In the lead right now, it seems, is the discovery of ketamine’s antidepressant effect. Ketamine, long used as an anesthetic, is an NMDA receptor antagonist (affecting the brain’s glutamate system). Unlike SSRIs, which take weeks, ketamine can relieve depressive symptoms within hours in some patients. In the 2000s, studies found that a single low-dose intravenous ketamine infusion often produced a rapid reduction in suicidal thoughts and depression severity in patients with TRD. The effect from one dose, of course, is temporary (peaking at 24–48 hours later and lasting about a week), but repeated infusions have shown robust results in clinical trials.

In the lead right now, it seems, is the discovery of ketamine’s antidepressant effect.

A 2023 trial of more than 400 patients (large) with non-psychotic TRD found that 55% of those receiving ketamine infusions achieved at least 50% symptom improvement (versus 41% with ECT) over a 3-week course.

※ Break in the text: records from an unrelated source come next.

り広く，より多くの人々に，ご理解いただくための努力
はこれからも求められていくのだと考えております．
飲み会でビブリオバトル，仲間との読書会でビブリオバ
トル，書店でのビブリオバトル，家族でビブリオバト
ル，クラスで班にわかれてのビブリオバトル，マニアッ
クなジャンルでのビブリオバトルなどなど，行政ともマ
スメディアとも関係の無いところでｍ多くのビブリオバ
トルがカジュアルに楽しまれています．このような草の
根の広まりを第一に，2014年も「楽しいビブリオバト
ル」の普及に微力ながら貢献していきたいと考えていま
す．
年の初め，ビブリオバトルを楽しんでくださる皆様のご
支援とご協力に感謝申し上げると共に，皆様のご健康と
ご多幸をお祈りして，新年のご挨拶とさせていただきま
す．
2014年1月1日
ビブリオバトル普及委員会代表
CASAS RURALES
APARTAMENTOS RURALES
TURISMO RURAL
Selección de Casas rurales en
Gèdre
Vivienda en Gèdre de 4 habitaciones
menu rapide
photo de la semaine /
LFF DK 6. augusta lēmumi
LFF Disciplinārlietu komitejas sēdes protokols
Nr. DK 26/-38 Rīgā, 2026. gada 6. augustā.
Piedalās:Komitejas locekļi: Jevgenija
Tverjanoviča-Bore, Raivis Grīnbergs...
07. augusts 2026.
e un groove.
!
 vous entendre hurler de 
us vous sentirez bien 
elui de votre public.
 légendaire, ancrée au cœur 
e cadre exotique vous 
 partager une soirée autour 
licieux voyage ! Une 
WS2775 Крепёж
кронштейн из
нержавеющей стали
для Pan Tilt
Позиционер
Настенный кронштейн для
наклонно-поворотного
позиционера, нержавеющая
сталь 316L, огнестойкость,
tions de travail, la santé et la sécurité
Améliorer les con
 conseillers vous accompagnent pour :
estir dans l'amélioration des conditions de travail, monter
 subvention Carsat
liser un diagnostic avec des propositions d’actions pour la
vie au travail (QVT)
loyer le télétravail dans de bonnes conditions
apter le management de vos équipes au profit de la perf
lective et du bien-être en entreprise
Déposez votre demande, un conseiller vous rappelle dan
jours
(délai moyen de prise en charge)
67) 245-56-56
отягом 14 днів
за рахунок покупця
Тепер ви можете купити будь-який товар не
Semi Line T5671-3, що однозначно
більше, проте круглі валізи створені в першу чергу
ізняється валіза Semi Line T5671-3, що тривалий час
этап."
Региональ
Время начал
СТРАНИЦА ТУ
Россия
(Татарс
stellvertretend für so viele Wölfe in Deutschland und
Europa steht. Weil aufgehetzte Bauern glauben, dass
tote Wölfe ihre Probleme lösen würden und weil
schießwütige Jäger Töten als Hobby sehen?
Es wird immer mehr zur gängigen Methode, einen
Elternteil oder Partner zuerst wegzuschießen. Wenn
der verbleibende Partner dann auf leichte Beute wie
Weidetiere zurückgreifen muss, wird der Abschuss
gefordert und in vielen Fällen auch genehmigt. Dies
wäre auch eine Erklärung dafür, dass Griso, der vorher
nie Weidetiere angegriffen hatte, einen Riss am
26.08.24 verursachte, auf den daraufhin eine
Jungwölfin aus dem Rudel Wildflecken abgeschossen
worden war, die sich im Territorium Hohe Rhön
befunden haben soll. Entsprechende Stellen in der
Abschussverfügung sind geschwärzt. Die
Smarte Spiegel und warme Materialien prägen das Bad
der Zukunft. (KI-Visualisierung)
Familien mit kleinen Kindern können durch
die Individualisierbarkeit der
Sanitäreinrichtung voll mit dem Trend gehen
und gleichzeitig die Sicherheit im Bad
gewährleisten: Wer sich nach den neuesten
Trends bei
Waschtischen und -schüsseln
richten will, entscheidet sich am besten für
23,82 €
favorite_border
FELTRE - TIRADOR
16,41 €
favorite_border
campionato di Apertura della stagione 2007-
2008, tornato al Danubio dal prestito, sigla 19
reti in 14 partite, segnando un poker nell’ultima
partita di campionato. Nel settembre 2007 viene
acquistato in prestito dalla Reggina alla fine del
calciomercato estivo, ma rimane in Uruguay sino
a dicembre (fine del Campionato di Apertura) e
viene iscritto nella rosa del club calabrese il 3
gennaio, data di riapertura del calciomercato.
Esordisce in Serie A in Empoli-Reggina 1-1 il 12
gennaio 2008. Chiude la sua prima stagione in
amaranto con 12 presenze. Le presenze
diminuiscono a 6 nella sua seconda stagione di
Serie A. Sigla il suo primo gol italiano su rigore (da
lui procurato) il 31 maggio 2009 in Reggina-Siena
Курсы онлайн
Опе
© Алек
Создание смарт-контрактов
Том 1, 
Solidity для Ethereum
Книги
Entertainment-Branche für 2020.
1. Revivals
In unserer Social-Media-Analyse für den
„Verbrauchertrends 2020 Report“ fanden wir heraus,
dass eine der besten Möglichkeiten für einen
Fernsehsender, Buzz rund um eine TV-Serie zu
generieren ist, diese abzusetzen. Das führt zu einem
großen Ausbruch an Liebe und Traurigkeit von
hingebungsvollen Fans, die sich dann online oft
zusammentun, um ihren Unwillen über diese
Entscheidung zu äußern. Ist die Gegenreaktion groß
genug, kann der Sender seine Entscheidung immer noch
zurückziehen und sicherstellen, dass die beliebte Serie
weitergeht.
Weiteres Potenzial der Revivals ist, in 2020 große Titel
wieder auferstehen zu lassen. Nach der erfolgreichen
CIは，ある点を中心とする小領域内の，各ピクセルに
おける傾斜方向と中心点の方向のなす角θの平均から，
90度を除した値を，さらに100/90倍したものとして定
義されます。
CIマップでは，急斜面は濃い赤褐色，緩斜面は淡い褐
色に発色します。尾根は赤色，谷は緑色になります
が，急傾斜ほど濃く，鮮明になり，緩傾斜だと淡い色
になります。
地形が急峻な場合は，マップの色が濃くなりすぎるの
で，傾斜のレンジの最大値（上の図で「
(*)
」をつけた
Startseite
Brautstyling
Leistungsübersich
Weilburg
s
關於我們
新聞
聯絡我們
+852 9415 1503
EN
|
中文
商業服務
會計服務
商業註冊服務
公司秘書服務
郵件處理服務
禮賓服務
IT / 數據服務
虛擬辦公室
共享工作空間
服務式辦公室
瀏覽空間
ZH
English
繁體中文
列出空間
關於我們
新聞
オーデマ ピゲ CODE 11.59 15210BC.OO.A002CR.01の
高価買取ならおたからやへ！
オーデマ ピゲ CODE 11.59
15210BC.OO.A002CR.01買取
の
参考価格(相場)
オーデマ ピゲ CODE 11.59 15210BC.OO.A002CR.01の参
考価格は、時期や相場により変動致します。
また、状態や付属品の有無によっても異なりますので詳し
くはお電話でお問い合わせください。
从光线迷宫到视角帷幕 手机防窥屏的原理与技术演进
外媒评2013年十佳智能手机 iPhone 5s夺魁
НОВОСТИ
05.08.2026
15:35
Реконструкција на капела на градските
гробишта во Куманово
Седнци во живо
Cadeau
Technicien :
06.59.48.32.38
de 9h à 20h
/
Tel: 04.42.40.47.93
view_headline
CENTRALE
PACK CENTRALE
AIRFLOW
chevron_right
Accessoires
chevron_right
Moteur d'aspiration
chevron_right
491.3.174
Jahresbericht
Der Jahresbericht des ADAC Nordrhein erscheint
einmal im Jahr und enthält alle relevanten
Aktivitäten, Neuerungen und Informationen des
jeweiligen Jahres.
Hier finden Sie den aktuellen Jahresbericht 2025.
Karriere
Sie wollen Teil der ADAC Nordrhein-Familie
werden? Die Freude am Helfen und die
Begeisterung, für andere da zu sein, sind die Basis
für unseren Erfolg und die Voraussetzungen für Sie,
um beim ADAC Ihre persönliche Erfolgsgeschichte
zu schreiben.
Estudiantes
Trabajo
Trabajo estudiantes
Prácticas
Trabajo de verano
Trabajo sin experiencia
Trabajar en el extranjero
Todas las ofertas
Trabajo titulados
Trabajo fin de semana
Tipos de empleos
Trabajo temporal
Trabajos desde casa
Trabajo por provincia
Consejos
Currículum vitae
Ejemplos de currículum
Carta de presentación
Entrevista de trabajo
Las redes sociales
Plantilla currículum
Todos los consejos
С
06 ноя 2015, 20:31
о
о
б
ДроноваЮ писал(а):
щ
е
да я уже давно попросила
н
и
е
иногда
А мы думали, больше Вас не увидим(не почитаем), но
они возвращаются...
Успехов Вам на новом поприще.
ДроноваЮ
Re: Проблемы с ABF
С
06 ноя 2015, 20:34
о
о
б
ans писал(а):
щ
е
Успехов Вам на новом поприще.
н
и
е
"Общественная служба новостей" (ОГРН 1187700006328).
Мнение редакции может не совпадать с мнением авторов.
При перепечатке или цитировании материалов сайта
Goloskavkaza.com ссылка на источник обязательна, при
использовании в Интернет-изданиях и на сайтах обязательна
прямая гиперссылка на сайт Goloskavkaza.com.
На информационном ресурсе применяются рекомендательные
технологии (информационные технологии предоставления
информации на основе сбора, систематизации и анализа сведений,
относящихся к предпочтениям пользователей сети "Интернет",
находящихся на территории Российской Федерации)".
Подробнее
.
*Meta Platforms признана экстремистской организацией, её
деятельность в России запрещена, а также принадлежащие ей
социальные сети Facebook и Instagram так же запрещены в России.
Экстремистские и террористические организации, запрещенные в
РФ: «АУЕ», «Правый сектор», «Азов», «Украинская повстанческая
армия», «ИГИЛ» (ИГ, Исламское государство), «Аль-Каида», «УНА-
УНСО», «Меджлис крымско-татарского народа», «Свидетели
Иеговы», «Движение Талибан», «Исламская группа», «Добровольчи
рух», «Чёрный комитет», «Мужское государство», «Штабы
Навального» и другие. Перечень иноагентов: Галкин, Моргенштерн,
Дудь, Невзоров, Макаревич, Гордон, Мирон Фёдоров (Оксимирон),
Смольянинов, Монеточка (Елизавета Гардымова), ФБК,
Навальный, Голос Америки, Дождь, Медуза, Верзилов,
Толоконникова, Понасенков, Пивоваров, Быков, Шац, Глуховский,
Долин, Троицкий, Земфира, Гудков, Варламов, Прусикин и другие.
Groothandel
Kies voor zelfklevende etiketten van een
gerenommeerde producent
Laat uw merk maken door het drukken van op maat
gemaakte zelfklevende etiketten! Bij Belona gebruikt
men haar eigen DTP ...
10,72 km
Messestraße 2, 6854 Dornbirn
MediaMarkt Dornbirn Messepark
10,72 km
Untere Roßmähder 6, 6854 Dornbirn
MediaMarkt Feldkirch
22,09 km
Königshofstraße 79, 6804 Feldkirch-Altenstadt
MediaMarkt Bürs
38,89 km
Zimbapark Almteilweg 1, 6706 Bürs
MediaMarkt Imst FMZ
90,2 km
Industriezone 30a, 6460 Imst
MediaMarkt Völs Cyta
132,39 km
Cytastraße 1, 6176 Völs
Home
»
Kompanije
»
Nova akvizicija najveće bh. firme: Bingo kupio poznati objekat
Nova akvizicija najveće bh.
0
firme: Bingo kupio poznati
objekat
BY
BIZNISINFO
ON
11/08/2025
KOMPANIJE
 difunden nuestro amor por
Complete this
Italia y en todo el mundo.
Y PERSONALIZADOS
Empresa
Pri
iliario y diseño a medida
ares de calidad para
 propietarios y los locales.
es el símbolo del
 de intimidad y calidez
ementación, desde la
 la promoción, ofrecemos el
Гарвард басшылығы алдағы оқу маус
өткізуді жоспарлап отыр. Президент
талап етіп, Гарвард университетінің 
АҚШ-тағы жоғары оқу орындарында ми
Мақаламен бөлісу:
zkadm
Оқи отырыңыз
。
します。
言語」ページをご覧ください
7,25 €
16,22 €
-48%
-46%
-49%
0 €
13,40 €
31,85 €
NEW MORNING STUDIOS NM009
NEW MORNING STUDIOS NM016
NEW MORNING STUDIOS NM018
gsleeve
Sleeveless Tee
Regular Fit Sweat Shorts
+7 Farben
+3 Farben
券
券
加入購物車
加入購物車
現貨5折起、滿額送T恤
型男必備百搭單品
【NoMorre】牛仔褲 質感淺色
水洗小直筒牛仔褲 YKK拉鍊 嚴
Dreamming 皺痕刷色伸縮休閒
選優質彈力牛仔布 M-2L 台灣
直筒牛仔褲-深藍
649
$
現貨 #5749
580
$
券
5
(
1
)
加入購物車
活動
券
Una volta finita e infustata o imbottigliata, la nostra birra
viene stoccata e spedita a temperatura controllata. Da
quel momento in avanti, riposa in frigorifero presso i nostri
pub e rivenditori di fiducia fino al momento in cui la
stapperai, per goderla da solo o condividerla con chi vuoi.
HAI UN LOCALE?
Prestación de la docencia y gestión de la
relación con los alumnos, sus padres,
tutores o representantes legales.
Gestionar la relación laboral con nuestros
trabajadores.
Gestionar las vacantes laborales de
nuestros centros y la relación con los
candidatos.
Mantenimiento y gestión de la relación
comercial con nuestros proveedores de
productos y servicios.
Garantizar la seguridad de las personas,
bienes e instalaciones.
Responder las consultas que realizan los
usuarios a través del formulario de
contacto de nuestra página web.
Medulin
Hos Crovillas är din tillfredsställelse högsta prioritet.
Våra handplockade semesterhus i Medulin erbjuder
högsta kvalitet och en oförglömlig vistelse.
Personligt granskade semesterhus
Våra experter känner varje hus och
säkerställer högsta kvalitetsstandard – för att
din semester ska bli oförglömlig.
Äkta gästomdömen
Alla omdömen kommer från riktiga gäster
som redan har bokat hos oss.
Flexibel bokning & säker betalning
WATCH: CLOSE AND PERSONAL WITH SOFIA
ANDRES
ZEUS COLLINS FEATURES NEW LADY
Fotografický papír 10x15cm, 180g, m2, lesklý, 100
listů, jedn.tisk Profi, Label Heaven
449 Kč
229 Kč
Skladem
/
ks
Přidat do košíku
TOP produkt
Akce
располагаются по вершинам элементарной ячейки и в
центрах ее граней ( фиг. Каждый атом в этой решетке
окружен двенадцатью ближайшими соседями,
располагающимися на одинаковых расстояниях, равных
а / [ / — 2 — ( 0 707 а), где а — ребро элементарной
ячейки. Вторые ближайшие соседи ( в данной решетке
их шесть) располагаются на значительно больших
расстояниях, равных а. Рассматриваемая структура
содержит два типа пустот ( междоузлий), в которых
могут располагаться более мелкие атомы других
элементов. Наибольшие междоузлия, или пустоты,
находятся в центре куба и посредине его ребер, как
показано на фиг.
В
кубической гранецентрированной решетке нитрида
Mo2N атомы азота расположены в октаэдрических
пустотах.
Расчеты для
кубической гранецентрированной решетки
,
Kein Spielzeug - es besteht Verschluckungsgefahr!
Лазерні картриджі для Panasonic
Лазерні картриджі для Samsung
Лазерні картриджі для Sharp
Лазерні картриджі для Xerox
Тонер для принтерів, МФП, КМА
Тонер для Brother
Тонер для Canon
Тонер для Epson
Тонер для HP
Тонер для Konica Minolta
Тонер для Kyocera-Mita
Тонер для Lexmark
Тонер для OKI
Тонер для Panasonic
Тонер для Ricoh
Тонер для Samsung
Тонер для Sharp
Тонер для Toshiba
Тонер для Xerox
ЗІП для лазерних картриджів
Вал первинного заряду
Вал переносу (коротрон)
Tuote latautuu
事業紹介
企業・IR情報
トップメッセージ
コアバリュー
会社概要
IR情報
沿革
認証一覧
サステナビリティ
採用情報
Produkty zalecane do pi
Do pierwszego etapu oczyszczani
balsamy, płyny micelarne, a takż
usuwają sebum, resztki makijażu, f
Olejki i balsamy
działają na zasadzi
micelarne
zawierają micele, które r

In this head-to-head comparison, ketamine was deemed non-inferior to ECT for TRD–a remarkable finding (or concession) given ECT’s status. What is more, patients treated with ketamine reported fewer adverse effects (no memory loss and only transient dissociative experiences during infusions). Other studies report similar response rates around 50%–70 % for ketamine in TRD, with some patients achieving full remission, at least for a time. And, often important, ketamine works fast, helping patients within days who may have suffered for months or years.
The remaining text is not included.